With the help of her son, grandchildren and other family members, Ramsingh began constructing the mud house that now stands as the centrepiece of her yard. It took more than three months of steady work—cutting bamboo, hauling earth, mixing clay, shaping walls.
“I didn’t tell my children how I was feeling,” she said. “They’re right there helping me… and I just stay quiet.”
“This is where I find my happiness,” she said simply.
A living museum of memory
Today, the mud house is more than a structure—it is a story.

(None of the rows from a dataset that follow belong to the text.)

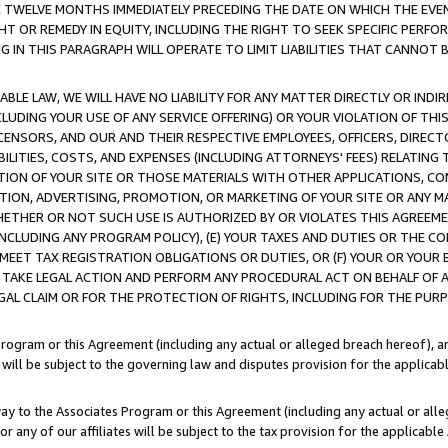
E TWELVE MONTHS IMMEDIATELY PRECEDING THE DATE ON WHICH THE EVEN
GHT OR REMEDY IN EQUITY, INCLUDING THE RIGHT TO SEEK SPECIFIC PERFO
IN THIS PARAGRAPH WILL OPERATE TO LIMIT LIABILITIES THAT CANNOT B
LE LAW, WE WILL HAVE NO LIABILITY FOR ANY MATTER DIRECTLY OR INDI
CLUDING YOUR USE OF ANY SERVICE OFFERING) OR YOUR VIOLATION OF THI
LICENSORS, AND OUR AND THEIR RESPECTIVE EMPLOYEES, OFFICERS, DIRE
BILITIES, COSTS, AND EXPENSES (INCLUDING ATTORNEYS' FEES) RELATING 
TION OF YOUR SITE OR THOSE MATERIALS WITH OTHER APPLICATIONS, CON
ION, ADVERTISING, PROMOTION, OR MARKETING OF YOUR SITE OR ANY M
 WHETHER OR NOT SUCH USE IS AUTHORIZED BY OR VIOLATES THIS AGREEME
NCLUDING ANY PROGRAM POLICY), (E) YOUR TAXES AND DUTIES OR THE CO
O MEET TAX REGISTRATION OBLIGATIONS OR DUTIES, OR (F) YOUR OR YOU
 TAKE LEGAL ACTION AND PERFORM ANY PROCEDURAL ACT ON BEHALF OF
EGAL CLAIM OR FOR THE PROTECTION OF RIGHTS, INCLUDING FOR THE PUR
Program or this Agreement (including any actual or alleged breach hereof), an
es will be subject to the governing law and disputes provision for the applica
way to the Associates Program or this Agreement (including any actual or alleg
or any of our affiliates will be subject to the tax provision for the applicab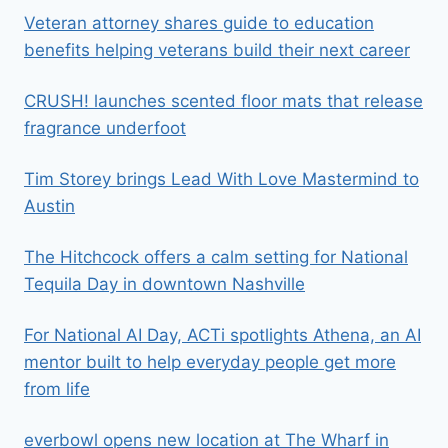
Veteran attorney shares guide to education
benefits helping veterans build their next career
CRUSH! launches scented floor mats that release
fragrance underfoot
Tim Storey brings Lead With Love Mastermind to
Austin
The Hitchcock offers a calm setting for National
Tequila Day in downtown Nashville
For National AI Day, ACTi spotlights Athena, an AI
mentor built to help everyday people get more
from life
everbowl opens new location at The Wharf in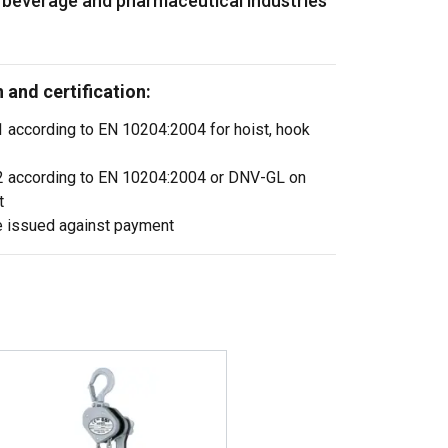
, beverage and pharmaceutical industries
and certification:
.1 according to EN 10204:2004 for hoist, hook
3.2 according to EN 10204:2004 or DNV-GL on
t
e issued against payment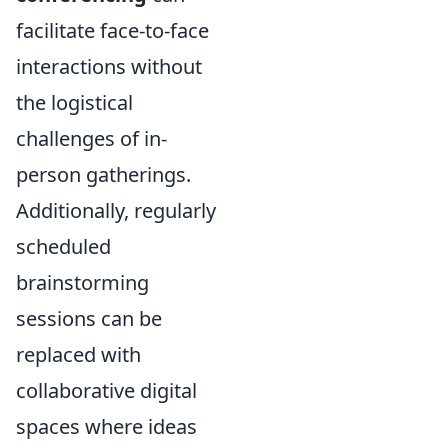
facilitate face-to-face
interactions without
the logistical
challenges of in-
person gatherings.
Additionally, regularly
scheduled
brainstorming
sessions can be
replaced with
collaborative digital
spaces where ideas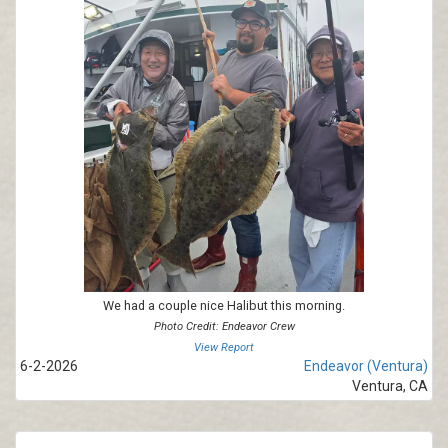
We had a couple nice Halibut this morning.
Photo Credit: Endeavor Crew
View Report
6-2-2026
Endeavor (Ventura)
Ventura, CA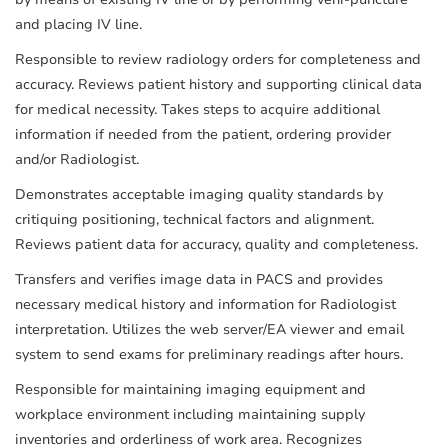
and placing IV line.
Responsible to review radiology orders for completeness and
accuracy. Reviews patient history and supporting clinical data
for medical necessity. Takes steps to acquire additional
information if needed from the patient, ordering provider
and/or Radiologist.
Demonstrates acceptable imaging quality standards by
critiquing positioning, technical factors and alignment.
Reviews patient data for accuracy, quality and completeness.
Transfers and verifies image data in PACS and provides
necessary medical history and information for Radiologist
interpretation. Utilizes the web server/EA viewer and email
system to send exams for preliminary readings after hours.
Responsible for maintaining imaging equipment and
workplace environment including maintaining supply
inventories and orderliness of work area. Recognizes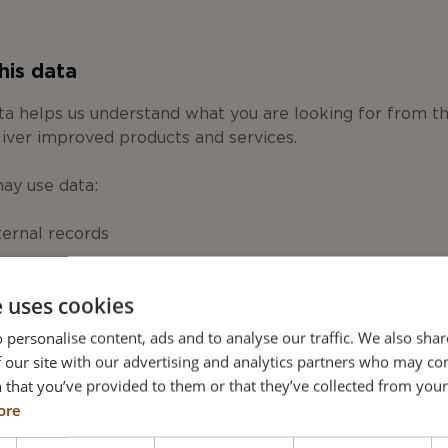
his data
ata helps us understand what you are looking for from 
liver improved products and services.
may use data:
ternal records
 products and services we provide, including marketing 
e uses cookies
in response to a specific inquiry
 personalise content, ads and to analyse our traffic. We also sha
he website for you
 our site with our advertising and analytics partners who may co
omotional emails about products, services, offers and o
 that you’ve provided to them or that they’ve collected from your 
 relevant to you
ore
motional mailings, faxes or to call you about products, s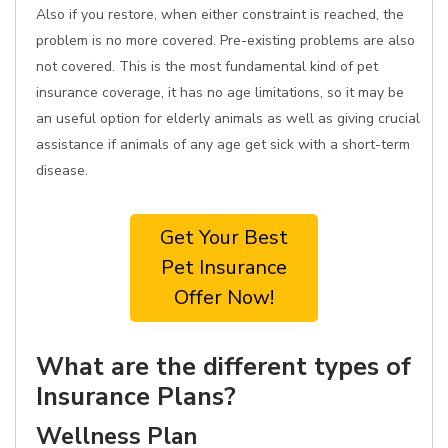
Also if you restore, when either constraint is reached, the
problem is no more covered. Pre-existing problems are also
not covered. This is the most fundamental kind of pet
insurance coverage, it has no age limitations, so it may be
an useful option for elderly animals as well as giving crucial
assistance if animals of any age get sick with a short-term
disease.
Get Your Best
Pet Insurance
Offer Now!
What are the different types of
Insurance Plans?
Wellness Plan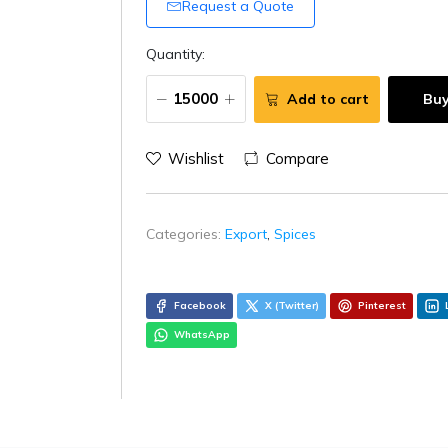
Request a Quote
Quantity:
Add to cart
Bu
Wishlist
Compare
Categories:
Export
,
Spices
Facebook
X (Twitter)
Pinterest
WhatsApp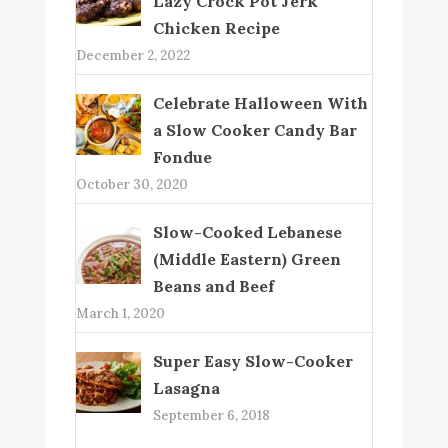
Lazy Crock Pot Jerk
Chicken Recipe
December 2, 2022
Celebrate Halloween With
a Slow Cooker Candy Bar
Fondue
October 30, 2020
Slow-Cooked Lebanese
(Middle Eastern) Green
Beans and Beef
March 1, 2020
Super Easy Slow-Cooker
Lasagna
September 6, 2018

Inside, carefully arranged artefacts recreate a bygone era: a seel and lorha used to grind spices, a coal iron, a kerosene lamp, a black-and-white television, a traditional grater, and even a bailnah and chowkie. Each item reflects a time when life was slower, harder, but deeply connected.
“I have everything I could find,” Ramsingh said. “So when people come, they could see what we used to use.”
She also demonstrates old techniques—how to clean pots using ashes and coconut husks, how to cook over an open flame, and how to grind spices by hand.
“Long time people didn’t have what we have now,” she said. “They had to wait. They had to sacrifice.”
It is a lesson she believes younger generations need to learn.
“They must understand where we come from,” she said. “How hard life was.”
At the centre of Ramsingh’s work is the chulha—an earthen stove that once stood in almost every Indo-Trinidadian home.
Using a special clay, she handcrafts chulhas for customers across the country. She also cooks on them, offering visitors a taste of traditional dishes prepared the old way—curried chicken, dhal, channa and aloo, roasted bread, even pizza baked in a dirt oven.
“People say the food just taste different,” she said, smiling. “It real. No chemical.”
The experience has drawn visitors from across Trinidad and Tobago, as well as from the diaspora in the United States, Canada and Europe.
But for Ramsingh, it is not about fame.
“It makes me happy people appreciate it,” she said. “Because I start this from scratch.”
“People ask if rain will melt it,” she said. “But it hard like concrete.”
And like the house itself, her legacy is built to last.
Through her work, she is not only preserving history—she is living it, teaching it, and passing it on.
And in a small village in Fyzabad, the past is not forgotten—it is alive.
How to get to Aunt Doll’s mud house
From San Fernando, head south along the SS Erin Road toward Fyzabad. Turn onto Petrotrin Field Road and continue into Sudama Village, Branch Road.
Doll’s Chulhas is located along this stretch—ask for Aunty Doll, the “Chulha Lady,” and residents will point the way.